Uma mulher com o braço esquerdo fechado por tatuagens old school desfila descendo a calçada oposta. Olha para mim enquanto ajeita uma mecha de cabelo. Por um instante me esqueço da política e penso em acenar para ela, como se a conhecesse. Se o ato fosse inconveniente, usaria a desculpa da visão embaçada pela chuva e a miopia e argumentaria que a confundi com alguma conhecida. Penso demais e acabo não fazendo nada.

Volto à mesa e peço uma porção de queijo gorgonzola ao garçom que a limpava com um pano. O celular toca e me traz de volta ao momento presente. Número desconhecido. Não atendo. A chuva leve já acabou e um gato malhado surge do bueiro da calçada farejando o queijo que o garçom me servia sem pressa.

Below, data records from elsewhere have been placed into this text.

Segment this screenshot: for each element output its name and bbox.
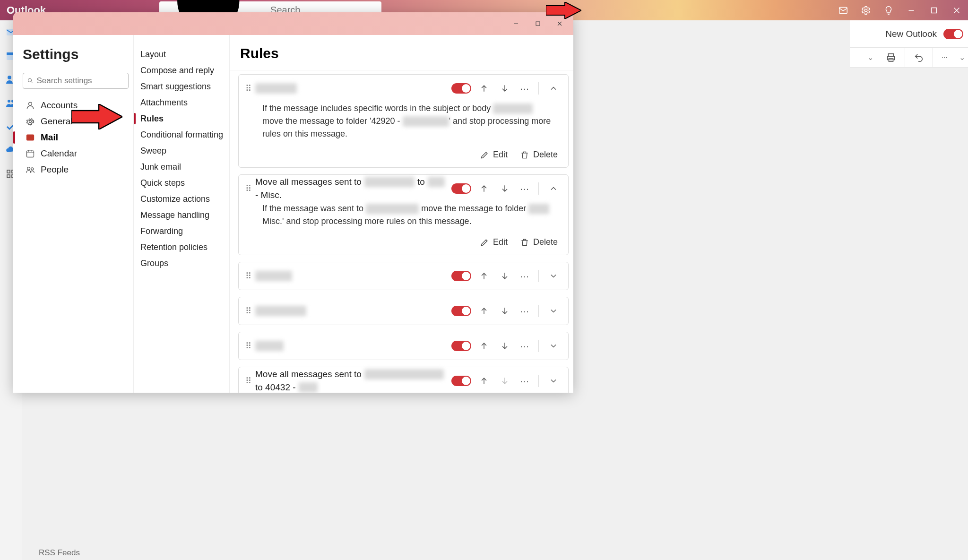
svg-point-16 — [8, 100, 10, 103]
delete-rule-button[interactable]: Delete — [520, 237, 558, 247]
nav1-item-mail[interactable]: Mail — [23, 129, 129, 146]
redacted-text — [299, 382, 318, 393]
nav2-item-customize-actions[interactable]: Customize actions — [134, 191, 229, 207]
redacted-text — [255, 341, 284, 351]
more-button[interactable]: ··· — [933, 48, 956, 67]
nav2-item-smart-suggestions[interactable]: Smart suggestions — [134, 78, 229, 95]
lightbulb-icon[interactable] — [877, 0, 900, 20]
svg-point-26 — [28, 78, 31, 82]
move-down-button[interactable] — [497, 80, 513, 96]
settings-search-input[interactable] — [36, 76, 124, 86]
nav1-label: Mail — [41, 132, 58, 143]
nav2-item-message-handling[interactable]: Message handling — [134, 207, 229, 223]
chevron-down-icon[interactable]: ⌄ — [864, 53, 877, 62]
rule-header: ⠿··· — [239, 262, 568, 290]
rule-enabled-toggle[interactable] — [451, 376, 471, 386]
move-down-button[interactable] — [497, 181, 513, 197]
settings-search[interactable] — [23, 73, 129, 89]
undo-button[interactable] — [905, 48, 933, 67]
settings-panel: Rules ⠿···If the message includes specif… — [230, 35, 573, 393]
expand-toggle[interactable] — [545, 181, 562, 197]
nav1-item-people[interactable]: People — [23, 162, 129, 178]
move-down-button[interactable] — [497, 268, 513, 284]
expand-toggle[interactable] — [545, 268, 562, 284]
nav1-label: Calendar — [41, 148, 77, 159]
separator — [538, 182, 539, 195]
rule-enabled-toggle[interactable] — [451, 183, 471, 194]
nav2-item-attachments[interactable]: Attachments — [134, 95, 229, 111]
svg-rect-18 — [7, 170, 10, 173]
move-down-button[interactable] — [497, 373, 513, 389]
drag-handle-icon[interactable]: ⠿ — [245, 310, 251, 312]
move-up-button[interactable] — [476, 80, 492, 96]
move-up-button[interactable] — [476, 338, 492, 354]
rules-list[interactable]: ⠿···If the message includes specific wor… — [230, 70, 573, 393]
rule-card: ⠿··· — [238, 297, 569, 325]
chevron-down-icon[interactable]: ⌄ — [956, 53, 968, 62]
dialog-titlebar — [13, 12, 573, 35]
nav2-item-conditional-formatting[interactable]: Conditional formatting — [134, 127, 229, 143]
rule-title — [255, 306, 447, 316]
rule-title — [255, 341, 447, 351]
move-up-button[interactable] — [476, 373, 492, 389]
expand-toggle[interactable] — [545, 80, 562, 96]
new-outlook-toggle[interactable] — [943, 29, 963, 39]
redacted-text — [255, 306, 306, 316]
nav2-item-sweep[interactable]: Sweep — [134, 143, 229, 159]
more-options-button[interactable]: ··· — [518, 271, 532, 282]
nav2-item-groups[interactable]: Groups — [134, 255, 229, 271]
move-down-button[interactable] — [497, 338, 513, 354]
dialog-minimize-button[interactable] — [505, 12, 527, 35]
gear-icon[interactable] — [855, 0, 877, 20]
nav2-item-retention-policies[interactable]: Retention policies — [134, 239, 229, 255]
expand-toggle[interactable] — [545, 303, 562, 319]
redacted-text — [428, 177, 445, 187]
more-options-button[interactable]: ··· — [518, 306, 532, 317]
more-options-button[interactable]: ··· — [518, 83, 532, 94]
more-options-button[interactable]: ··· — [518, 341, 532, 352]
move-up-button[interactable] — [476, 303, 492, 319]
more-options-button[interactable]: ··· — [518, 376, 532, 387]
rule-enabled-toggle[interactable] — [451, 271, 471, 281]
svg-point-36 — [31, 168, 34, 170]
move-down-button[interactable] — [497, 303, 513, 319]
expand-toggle[interactable] — [545, 373, 562, 389]
drag-handle-icon[interactable]: ⠿ — [245, 87, 251, 90]
svg-rect-20 — [7, 175, 10, 178]
drag-handle-icon[interactable]: ⠿ — [245, 380, 251, 382]
mail-icon[interactable] — [832, 0, 855, 20]
minimize-button[interactable] — [900, 5, 923, 16]
new-outlook-label: New Outlook — [885, 29, 937, 39]
rule-card: ⠿···If the message includes specific wor… — [238, 74, 569, 168]
delete-rule-button[interactable]: Delete — [520, 150, 558, 160]
move-up-button[interactable] — [476, 181, 492, 197]
nav2-item-compose-and-reply[interactable]: Compose and reply — [134, 62, 229, 78]
nav1-item-calendar[interactable]: Calendar — [23, 146, 129, 162]
nav2-item-quick-steps[interactable]: Quick steps — [134, 175, 229, 191]
rule-enabled-toggle[interactable] — [451, 341, 471, 351]
rule-header: ⠿··· — [239, 75, 568, 102]
maximize-button[interactable] — [923, 5, 945, 16]
svg-line-27 — [31, 82, 33, 83]
rule-title — [255, 83, 447, 94]
close-button[interactable] — [945, 5, 968, 16]
drag-handle-icon[interactable]: ⠿ — [245, 345, 251, 347]
rule-enabled-toggle[interactable] — [451, 306, 471, 316]
edit-rule-button[interactable]: Edit — [480, 237, 508, 247]
rule-description: If the message includes specific words i… — [239, 102, 568, 147]
more-options-button[interactable]: ··· — [518, 183, 532, 194]
nav2-item-junk-email[interactable]: Junk email — [134, 159, 229, 175]
edit-rule-button[interactable]: Edit — [480, 150, 508, 160]
rule-enabled-toggle[interactable] — [451, 83, 471, 94]
nav2-item-layout[interactable]: Layout — [134, 46, 229, 62]
drag-handle-icon[interactable]: ⠿ — [245, 275, 251, 277]
nav2-item-rules[interactable]: Rules — [134, 111, 229, 127]
separator — [538, 270, 539, 282]
svg-rect-9 — [888, 53, 893, 56]
svg-point-35 — [27, 167, 30, 170]
drag-handle-icon[interactable]: ⠿ — [245, 188, 251, 190]
expand-toggle[interactable] — [545, 338, 562, 354]
move-up-button[interactable] — [476, 268, 492, 284]
print-button[interactable] — [877, 48, 905, 67]
nav2-item-forwarding[interactable]: Forwarding — [134, 223, 229, 239]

Os dois amigos continuam seu colóquio, falando sobre coisas sem importância. — Agora veja só, este nosso presidente atual é um demente drogado. Aposto que não consegue limpar a bunda sozinho. — O advogado ri e comenta. — Toda a merda que ele faz sai pela boca, haja Prozac pra manter o equilíbrio atualmente...

Realmente a personagem que discursa na tela de TV do bar parece um demente tentando fingir sanidade em uma entrevista de emprego. Lê o discurso com a cadência de uma criança de seis anos recitando Fernando Pessoa. Acabo o queijo, não sem antes deixar um pedacinho ao gato de rua, penduro a conta e desço a pé até o ponto de ônibus torcendo para que a garota tatuada more perto e, porque não? Me acompanhe na viagem de volta para a casa.